Por cierto que Rómulo Magno ya había sido representada antes por algún grupo experimental. Ahora lo es con la máxima categoría que su singular valor merece y sería una lástima, y una pena también, que en esta época de aguda crisis de valores teatrales por que México pasa, no fuera vista por la población culta de nuestra metrópoli.
Dürrenmatt juega en su pieza antihistórica con los sucesos históricos culminantes de muchas épocas, como... el imperio romano que tuvo su culminación, pasó y de él no quedan otras referencias que las contenidas en páginas históricas. Pero si bien el autor elige la caída del imperio romano como pretexto máximo para su gran pieza, lo cierto es que los personajes que en ella intervienen han vivido otras épocas, a través de los siglos, dirigentes y protagonistas de sucesos que han estremecido a la humanidad. Con un poco de agudeza y de memoria histórica el espectador reconoce sucesos mediatos o inmediatos a los que vivieron los romanos durante el reinado del último de sus emperadores. El pensamiento, para no usar el término ideología tan gastado, es vigente en muchos casos en que pueblos enteros han sido sacrificados. Este es el valor permanente de la pieza de Dürrenmatt.

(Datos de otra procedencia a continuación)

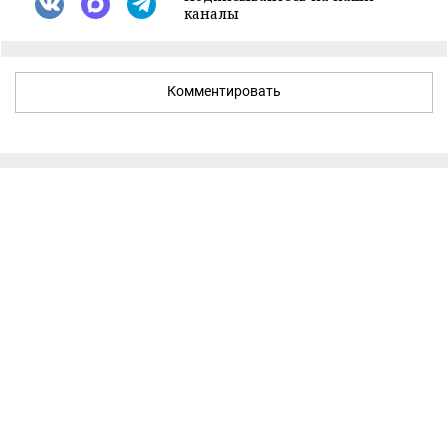
каналы
Комментировать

Por desgracia, y salvo casos aislados, la interpretación es deficiente. El texto se pierde como un paisaje visto de prisa por la falta de matiz de los actores. Responsabilidad que cae sobre los hombros del director, y no sobre los actores. Excelente Rómulo Magno el de Augusto Benedico, al que le imprimió la indolencia propicia al emperador en crisis. El resto de los actores tuvieron momentos felices; nada más momentos. Pero es justo mencionarlos: Héctor Andremar, Luis Gimeno, Alfredo W. Barrón –demasiado típico–, Virginia Gutiérrez y Patricia Morán, y... nada más. Para un actor de responsabilidad estar bien es cumplir; o al revés. Del mejor gusto dentro de la economía espectacular la escenografía de Julio Prieto, y el vestuario.